» Task description
How many lines of the records hold the string "Collision"? Reply with the number alone.

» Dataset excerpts
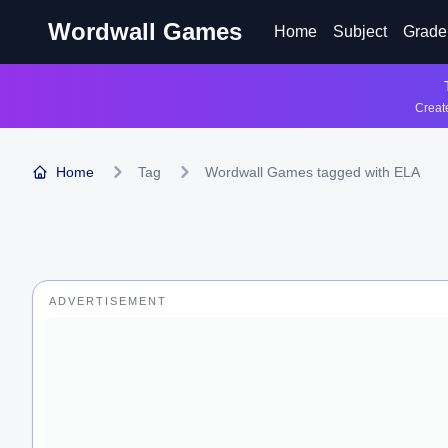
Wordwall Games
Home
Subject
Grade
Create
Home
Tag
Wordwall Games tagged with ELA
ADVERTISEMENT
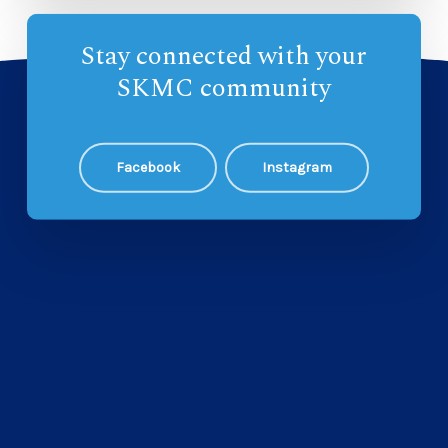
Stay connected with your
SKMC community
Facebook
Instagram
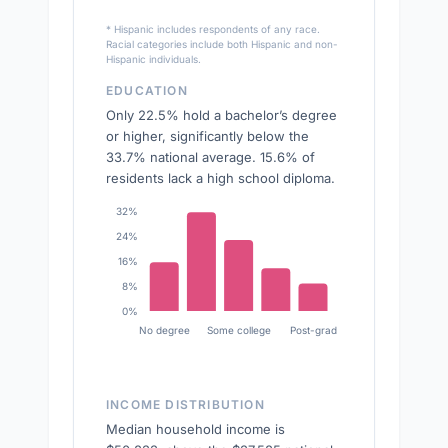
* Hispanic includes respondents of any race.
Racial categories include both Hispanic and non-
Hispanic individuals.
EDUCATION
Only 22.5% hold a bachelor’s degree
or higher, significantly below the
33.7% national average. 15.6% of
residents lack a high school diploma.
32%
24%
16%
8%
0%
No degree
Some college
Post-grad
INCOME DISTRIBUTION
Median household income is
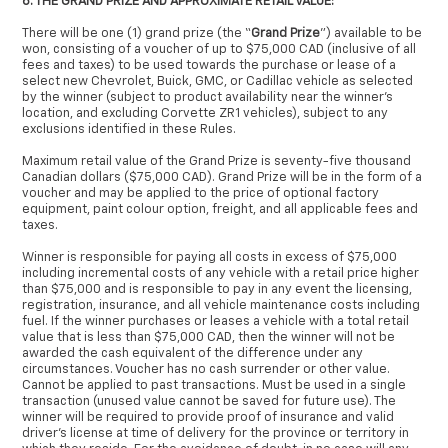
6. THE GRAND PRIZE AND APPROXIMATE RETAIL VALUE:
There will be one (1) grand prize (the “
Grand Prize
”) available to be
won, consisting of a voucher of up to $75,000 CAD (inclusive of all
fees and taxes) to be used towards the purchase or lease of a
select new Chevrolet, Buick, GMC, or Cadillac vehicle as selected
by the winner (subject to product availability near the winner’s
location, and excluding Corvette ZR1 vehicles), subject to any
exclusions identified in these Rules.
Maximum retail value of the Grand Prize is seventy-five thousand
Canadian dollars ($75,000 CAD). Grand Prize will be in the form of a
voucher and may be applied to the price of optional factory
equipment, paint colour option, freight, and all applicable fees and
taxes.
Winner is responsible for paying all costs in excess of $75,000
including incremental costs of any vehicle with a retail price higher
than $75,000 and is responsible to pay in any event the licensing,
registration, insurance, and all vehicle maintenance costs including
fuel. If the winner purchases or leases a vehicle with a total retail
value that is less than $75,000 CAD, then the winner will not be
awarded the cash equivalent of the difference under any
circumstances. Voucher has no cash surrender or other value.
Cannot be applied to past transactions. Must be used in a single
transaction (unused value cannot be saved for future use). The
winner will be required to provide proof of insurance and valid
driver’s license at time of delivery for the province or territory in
* * *
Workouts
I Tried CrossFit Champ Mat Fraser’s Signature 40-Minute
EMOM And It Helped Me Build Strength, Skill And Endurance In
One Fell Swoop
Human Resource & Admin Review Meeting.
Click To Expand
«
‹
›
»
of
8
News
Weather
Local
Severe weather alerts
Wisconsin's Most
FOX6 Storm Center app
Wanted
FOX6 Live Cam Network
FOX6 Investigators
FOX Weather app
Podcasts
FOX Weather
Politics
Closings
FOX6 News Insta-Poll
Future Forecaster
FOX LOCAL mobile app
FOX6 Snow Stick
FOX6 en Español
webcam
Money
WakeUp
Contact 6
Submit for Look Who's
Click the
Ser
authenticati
==
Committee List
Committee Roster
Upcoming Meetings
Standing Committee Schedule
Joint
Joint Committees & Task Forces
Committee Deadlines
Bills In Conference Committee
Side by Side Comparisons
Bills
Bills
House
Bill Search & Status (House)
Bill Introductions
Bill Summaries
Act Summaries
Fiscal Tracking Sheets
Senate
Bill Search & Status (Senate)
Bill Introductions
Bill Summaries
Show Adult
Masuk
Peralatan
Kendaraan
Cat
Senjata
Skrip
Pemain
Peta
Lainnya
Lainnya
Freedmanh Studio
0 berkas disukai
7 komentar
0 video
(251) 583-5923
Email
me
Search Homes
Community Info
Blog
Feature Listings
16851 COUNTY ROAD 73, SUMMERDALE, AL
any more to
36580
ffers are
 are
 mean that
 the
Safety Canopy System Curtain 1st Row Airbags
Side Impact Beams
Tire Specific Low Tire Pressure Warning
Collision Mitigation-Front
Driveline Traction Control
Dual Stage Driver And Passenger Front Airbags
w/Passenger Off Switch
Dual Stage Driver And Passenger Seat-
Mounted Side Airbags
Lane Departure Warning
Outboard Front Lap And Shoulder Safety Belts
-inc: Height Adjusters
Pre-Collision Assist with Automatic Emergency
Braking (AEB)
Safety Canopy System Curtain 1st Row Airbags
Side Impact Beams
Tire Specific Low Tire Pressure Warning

» Response to the task
2